# Amazing find if they are safe!



## Tim Mousseau (May 25, 2015)

I found these plants at my local Law's last night and I just couldn't help but to pick some up. They are Carton "Brush Fire" Cadiaeum, Arallia "Castor" Dizygotheca eleganrissima, and Fittonia "Pink Angel" Fittonia Argyroneura> was wondering if they are safe to use in my dart frog terrariums?


----------



## Reef_Haven (Jan 19, 2011)

Most of the exotic angels brand plants are fine for vivs. Some may get too large. Might want to wash the soil from the roots, and give them a quick dip in 5% Bleach, then rinse really well with fresh water.


----------



## Tim Mousseau (May 25, 2015)

Reef_Haven said:


> Most of the exotic angels brand plants are fine for vivs. Some may get too large. Might want to wash the soil from the roots, and give them a quick dip in 5% Bleach, then rinse really well with fresh water.


Thanks, I just did a bleach dip for five minuets then rinsed them really well. They had all their dirt removed. I put them in a tank that has one frog to see if they are going to be fine. If things look good in two or three weeks I'll spread them out into my other tanks.


----------



## mark c (Jun 17, 2010)

Snail eggs will mock you. Five minutes in 5% bleach is not nearly good enough. 

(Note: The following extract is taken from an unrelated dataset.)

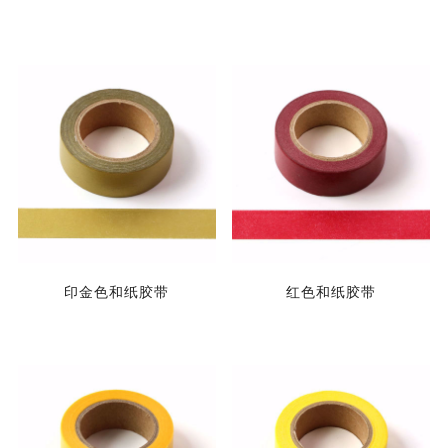
印金色和纸胶带
红色和纸胶带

Try 30 minutes in water/bleach, 30 in water/vinegar, 30 minutes in a weak water/dish soap, rinse a lot, then 30 minutes in fresh water. Rinse a lot. But if you put the plants in already, then it might be too late.

Mark C.


----------



## greenthumbs (Nov 6, 2015)

Fittonia is one of my favorite vivarium plants. It likes to sprawl so you'll have to trim it every few months. Some of those other ones may get a bit large, though.


----------



## TheCoop (Oct 24, 2012)

90 minutes of all that is overkill. C02 bomb after the bleach bath and rinse.


----------



## Frogtofall (Feb 16, 2006)

The Crotons are shrubs, they will out grow the terrarium and are better suited for container growing or landscapes in warmer climates. The others are okay to use. I'm not sure how the Aralia will do long term.

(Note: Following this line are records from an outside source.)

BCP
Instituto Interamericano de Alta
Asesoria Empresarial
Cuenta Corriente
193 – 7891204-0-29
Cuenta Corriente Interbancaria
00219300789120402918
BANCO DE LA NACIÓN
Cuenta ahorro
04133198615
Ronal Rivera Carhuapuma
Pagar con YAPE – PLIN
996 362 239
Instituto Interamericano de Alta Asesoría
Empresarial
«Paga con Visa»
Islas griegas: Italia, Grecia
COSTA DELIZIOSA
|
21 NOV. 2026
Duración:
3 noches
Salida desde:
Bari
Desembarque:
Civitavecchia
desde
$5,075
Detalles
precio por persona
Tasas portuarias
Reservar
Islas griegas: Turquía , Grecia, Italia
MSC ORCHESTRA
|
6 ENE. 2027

For terrariums, there is no better place to get suitable plants than the places that specialize in terrarium plants. On this forum, there are a handful of vendors that offer terrarium plants that are much better suited to what you're trying to do. Furthermore, those Exotic Angel plants are full of all kinds of pesticides which can be difficult to wash off (use soapy water). They are great growers over there and produce some of the nicest plants I've ever seen but I think you can do better (safer?) by using one of the vendors here.


----------